Lumbering Typhoon Kills Four in Japan
TOKYO — Powerful Typhoon Pabuk, packing winds of up to 68 mph, raged steadily across central Japan today, killing at least four people, disrupting air, sea and rail traffic and flooding hundreds of homes.
The Meteorological Agency said the first typhoon in two years to hit the main island of Honshu would probably make a direct, possibly severe strike on Tokyo in the evening.
“It is moving so slowly that it could have a more devastating impact,” an agency official said. “We don’t expect any tangible change in the strength of the typhoon in the foreseeable future.”
It would be the first typhoon to hit Tokyo directly in three years, the official said.
The storm was near Hamamatsu, about 125 miles west of Tokyo, as of 8 a.m. today. It was moving northeast at 12.5 mph.

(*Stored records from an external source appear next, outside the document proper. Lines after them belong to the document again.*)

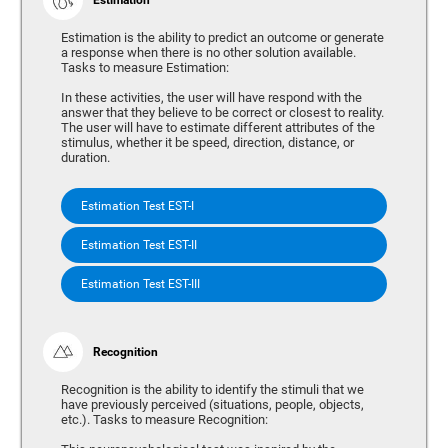
Estimation is the ability to predict an outcome or generate
a response when there is no other solution available.
Tasks to measure Estimation:
In these activities, the user will have respond with the
answer that they believe to be correct or closest to reality.
The user will have to estimate different attributes of the
stimulus, whether it be speed, direction, distance, or
duration.
Estimation Test EST-I
Estimation Test EST-II
Estimation Test EST-III
Recognition
Recognition is the ability to identify the stimuli that we
have previously perceived (situations, people, objects,
etc.). Tasks to measure Recognition:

Police said Pabuk--a Laotian word for a large freshwater fish--had killed at least four people, left one man missing and injured 20.

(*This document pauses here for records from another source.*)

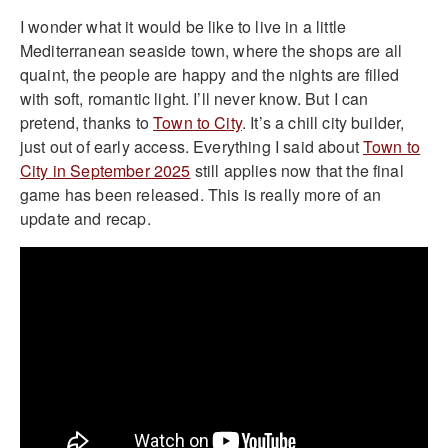
I wonder what it would be like to live in a little
Mediterranean seaside town, where the shops are all
quaint, the people are happy and the nights are filled
with soft, romantic light. I’ll never know. But I can
pretend, thanks to
Town to City
. It’s a chill city builder,
just out of early access. Everything I said about
Town to
City in September 2025
still applies now that the final
game has been released. This is really more of an
update and recap.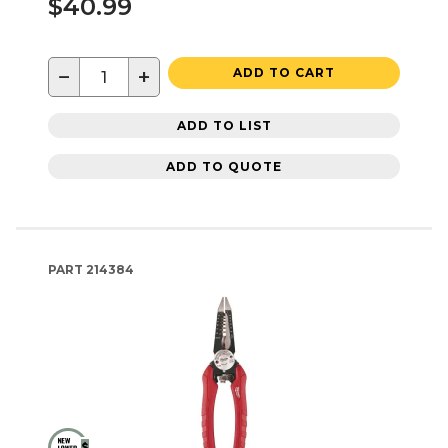
$40.99
−
+
ADD TO CART
ADD TO LIST
ADD TO QUOTE
PART
214384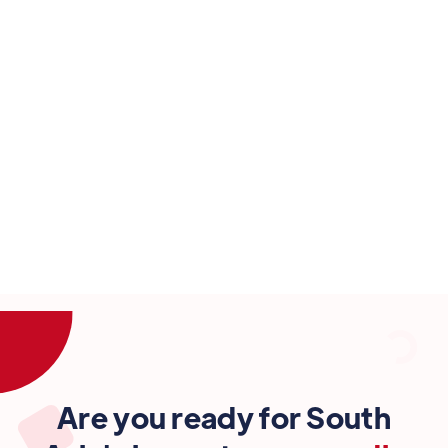
How can newsrooms bring accountability to
big tech.
6:30 pm
-
7:20 pm
23 Sep
Are you ready for South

A railway worker was electrocuted while removing branches from an overhead train cable, police said.
A 66-year-old man died when he fell from the roof of a ceramics factory in central Aichi, they said. He was cleaning a gutter to prepare for the typhoon.
A 67-year-old man was missing after braving the storm to make sure his fishing boat was safe.
About 7,000 residents in the western prefecture of Wakayama, where the storm first made landfall, were evacuated from their homes and were sheltering in public buildings as the storm lashed the region.
The storm had whipped up high waves along the Pacific coast and heavy rains across much of Honshu.
The Meteorological Agency said the storm could dump more than a foot of rain in some areas of southwestern and central Japan.
Railway officials said they would reduce bullet train service between two of Japan’s biggest cities--Tokyo and Osaka--by two-thirds today.
The typhoon forced cancellation of 180 trains in southwestern Japan on Tuesday, affecting 31,000 riders. It had already forced cancellations of dozens of international flights.
Officials said the storm had cut power to several hundred homes in southwestern Japan.
It has also threatened the maiden launch of Japan’s next-generation H-2A rocket, which is set for Saturday.